1.       Stop immediately

2.       Call the police (if the rules of the country require you to)

3.       Exchange details with any other party

4.       Report the event to the hire car company (if you’re driving a rental vehicle) or your own insurer (if you’re driving your own car abroad) as soon as possible for help and guidance as to what to do next.

What else do I need to know about driving abroad?

It’s important that you familiarise yourself with the rules of the road wherever you’ll be going, particularly not forgetting which side of the road you’ll be on! I don’t care how silly I sound, as an American living in the UK, whenever I switch between righty and lefty driving, I whisper things like left lane, left lane, left lane to myself – especially making turns, in roundabouts, or at weird junctions for the first few minutes.

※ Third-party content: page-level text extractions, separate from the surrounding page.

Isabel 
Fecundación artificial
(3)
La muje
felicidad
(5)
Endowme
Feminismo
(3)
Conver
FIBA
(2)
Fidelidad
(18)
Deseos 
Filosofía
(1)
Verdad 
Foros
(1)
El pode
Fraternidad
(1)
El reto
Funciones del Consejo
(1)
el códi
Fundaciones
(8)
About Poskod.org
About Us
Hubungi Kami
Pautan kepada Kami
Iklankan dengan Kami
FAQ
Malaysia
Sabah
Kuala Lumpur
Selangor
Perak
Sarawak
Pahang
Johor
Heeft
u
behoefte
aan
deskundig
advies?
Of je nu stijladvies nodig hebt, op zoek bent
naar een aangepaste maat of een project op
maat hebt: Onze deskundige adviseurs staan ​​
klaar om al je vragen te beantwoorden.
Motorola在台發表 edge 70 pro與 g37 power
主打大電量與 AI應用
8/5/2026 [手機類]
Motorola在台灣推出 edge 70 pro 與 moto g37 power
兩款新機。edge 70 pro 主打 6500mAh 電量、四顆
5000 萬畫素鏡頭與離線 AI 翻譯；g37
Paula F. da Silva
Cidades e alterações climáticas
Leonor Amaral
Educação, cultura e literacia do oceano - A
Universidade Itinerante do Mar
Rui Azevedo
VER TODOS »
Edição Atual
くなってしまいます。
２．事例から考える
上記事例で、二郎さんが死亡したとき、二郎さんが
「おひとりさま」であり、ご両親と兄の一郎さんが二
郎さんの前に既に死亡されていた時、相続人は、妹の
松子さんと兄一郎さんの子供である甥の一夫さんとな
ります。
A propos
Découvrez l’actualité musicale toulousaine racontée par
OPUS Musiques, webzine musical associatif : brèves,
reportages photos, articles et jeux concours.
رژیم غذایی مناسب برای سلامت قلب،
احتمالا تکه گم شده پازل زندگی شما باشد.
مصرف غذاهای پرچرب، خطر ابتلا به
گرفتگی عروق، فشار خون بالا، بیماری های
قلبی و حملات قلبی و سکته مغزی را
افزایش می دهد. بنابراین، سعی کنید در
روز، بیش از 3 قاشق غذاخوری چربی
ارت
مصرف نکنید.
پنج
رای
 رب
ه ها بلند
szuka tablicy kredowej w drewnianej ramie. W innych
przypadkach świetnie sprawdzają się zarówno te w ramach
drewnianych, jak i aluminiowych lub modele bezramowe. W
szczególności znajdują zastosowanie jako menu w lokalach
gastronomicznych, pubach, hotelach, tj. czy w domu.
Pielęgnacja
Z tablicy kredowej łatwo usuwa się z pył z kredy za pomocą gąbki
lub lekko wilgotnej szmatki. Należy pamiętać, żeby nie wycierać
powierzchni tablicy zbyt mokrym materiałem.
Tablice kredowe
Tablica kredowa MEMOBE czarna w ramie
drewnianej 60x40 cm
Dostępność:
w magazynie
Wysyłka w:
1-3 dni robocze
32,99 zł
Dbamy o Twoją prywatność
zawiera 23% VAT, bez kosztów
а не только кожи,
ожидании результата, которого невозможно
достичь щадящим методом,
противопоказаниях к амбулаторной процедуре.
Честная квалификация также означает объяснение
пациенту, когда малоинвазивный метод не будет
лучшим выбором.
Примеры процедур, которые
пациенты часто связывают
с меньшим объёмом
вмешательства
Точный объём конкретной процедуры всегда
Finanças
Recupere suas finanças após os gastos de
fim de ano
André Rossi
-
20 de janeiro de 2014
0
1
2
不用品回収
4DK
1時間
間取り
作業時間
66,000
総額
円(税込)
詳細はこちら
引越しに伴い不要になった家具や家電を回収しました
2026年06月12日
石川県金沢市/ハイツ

There also may be different requirements for documentation or equipment in different countries. “Make sure you have your driving licence, that it is valid, and – depending on which country you are driving in – you have any additional documents required (such as an International Driving Permit),” says Martin.

You may want to read the UK government’s guidance, or you can read more about driving abroad here.

“Accident frequency varies country to country,” says Martin. “Driving in unfamiliar territory, with different road markings, speed limits, and possibly on the opposite side to which you are familiar might increase the risk of being involved in an accident.”